__Instructions to follow__: Give every line of the data again, exactly.

^^^^^^^^^^^^^^^^

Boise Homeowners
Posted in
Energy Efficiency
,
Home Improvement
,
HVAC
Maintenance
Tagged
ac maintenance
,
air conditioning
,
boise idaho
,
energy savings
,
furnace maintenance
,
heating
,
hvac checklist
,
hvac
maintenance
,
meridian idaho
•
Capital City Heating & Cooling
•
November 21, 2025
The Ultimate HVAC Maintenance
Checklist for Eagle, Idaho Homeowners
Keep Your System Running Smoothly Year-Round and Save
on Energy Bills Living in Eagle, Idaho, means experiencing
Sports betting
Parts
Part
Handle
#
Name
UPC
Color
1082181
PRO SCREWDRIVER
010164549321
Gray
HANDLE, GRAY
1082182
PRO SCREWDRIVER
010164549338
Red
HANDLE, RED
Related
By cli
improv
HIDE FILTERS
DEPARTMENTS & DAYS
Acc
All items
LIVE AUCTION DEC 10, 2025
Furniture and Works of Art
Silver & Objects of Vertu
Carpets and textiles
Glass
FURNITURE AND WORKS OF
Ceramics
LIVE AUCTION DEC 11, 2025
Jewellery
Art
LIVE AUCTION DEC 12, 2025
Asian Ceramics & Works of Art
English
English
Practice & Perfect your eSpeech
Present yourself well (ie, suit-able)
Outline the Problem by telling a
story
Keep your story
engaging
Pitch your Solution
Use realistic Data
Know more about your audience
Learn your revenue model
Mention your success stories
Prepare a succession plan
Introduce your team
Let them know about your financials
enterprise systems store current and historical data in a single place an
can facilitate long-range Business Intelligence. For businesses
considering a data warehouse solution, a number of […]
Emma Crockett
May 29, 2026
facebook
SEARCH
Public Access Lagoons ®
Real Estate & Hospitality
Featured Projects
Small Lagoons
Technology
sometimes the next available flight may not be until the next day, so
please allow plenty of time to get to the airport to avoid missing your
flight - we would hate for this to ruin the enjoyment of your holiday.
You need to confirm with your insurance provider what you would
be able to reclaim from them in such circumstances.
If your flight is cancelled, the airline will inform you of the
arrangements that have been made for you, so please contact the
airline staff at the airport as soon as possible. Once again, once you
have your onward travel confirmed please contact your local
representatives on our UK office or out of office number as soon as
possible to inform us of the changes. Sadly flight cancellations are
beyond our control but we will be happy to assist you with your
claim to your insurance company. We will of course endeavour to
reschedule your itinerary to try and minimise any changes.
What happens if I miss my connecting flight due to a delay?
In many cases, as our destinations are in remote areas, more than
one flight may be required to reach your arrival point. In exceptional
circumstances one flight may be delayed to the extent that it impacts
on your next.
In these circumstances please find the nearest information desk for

^^^^^^^^^^^^^^^^

__Finished task__:
Boise Homeowners
Posted in
Energy Efficiency
,
Home Improvement
,
HVAC
Maintenance
Tagged
ac maintenance
,
air conditioning
,
boise idaho
,
energy savings
,
furnace maintenance
,
heating
,
hvac checklist
,
hvac
maintenance
,
meridian idaho
•
Capital City Heating & Cooling
•
November 21, 2025
The Ultimate HVAC Maintenance
Checklist for Eagle, Idaho Homeowners
Keep Your System Running Smoothly Year-Round and Save
on Energy Bills Living in Eagle, Idaho, means experiencing
Sports betting
Parts
Part
Handle
#
Name
UPC
Color
1082181
PRO SCREWDRIVER
010164549321
Gray
HANDLE, GRAY
1082182
PRO SCREWDRIVER
010164549338
Red
HANDLE, RED
Related
By cli
improv
HIDE FILTERS
DEPARTMENTS & DAYS
Acc
All items
LIVE AUCTION DEC 10, 2025
Furniture and Works of Art
Silver & Objects of Vertu
Carpets and textiles
Glass
FURNITURE AND WORKS OF
Ceramics
LIVE AUCTION DEC 11, 2025
Jewellery
Art
LIVE AUCTION DEC 12, 2025
Asian Ceramics & Works of Art
English
English
Practice & Perfect your eSpeech
Present yourself well (ie, suit-able)
Outline the Problem by telling a
story
Keep your story
engaging
Pitch your Solution
Use realistic Data
Know more about your audience
Learn your revenue model
Mention your success stories
Prepare a succession plan
Introduce your team
Let them know about your financials
enterprise systems store current and historical data in a single place an
can facilitate long-range Business Intelligence. For businesses
considering a data warehouse solution, a number of […]
Emma Crockett
May 29, 2026
facebook
SEARCH
Public Access Lagoons ®
Real Estate & Hospitality
Featured Projects
Small Lagoons
Technology
sometimes the next available flight may not be until the next day, so
please allow plenty of time to get to the airport to avoid missing your
flight - we would hate for this to ruin the enjoyment of your holiday.
You need to confirm with your insurance provider what you would
be able to reclaim from them in such circumstances.
If your flight is cancelled, the airline will inform you of the
arrangements that have been made for you, so please contact the
airline staff at the airport as soon as possible. Once again, once you
have your onward travel confirmed please contact your local
representatives on our UK office or out of office number as soon as
possible to inform us of the changes. Sadly flight cancellations are
beyond our control but we will be happy to assist you with your
claim to your insurance company. We will of course endeavour to
reschedule your itinerary to try and minimise any changes.
What happens if I miss my connecting flight due to a delay?
In many cases, as our destinations are in remote areas, more than
one flight may be required to reach your arrival point. In exceptional
circumstances one flight may be delayed to the extent that it impacts
on your next.
In these circumstances please find the nearest information desk for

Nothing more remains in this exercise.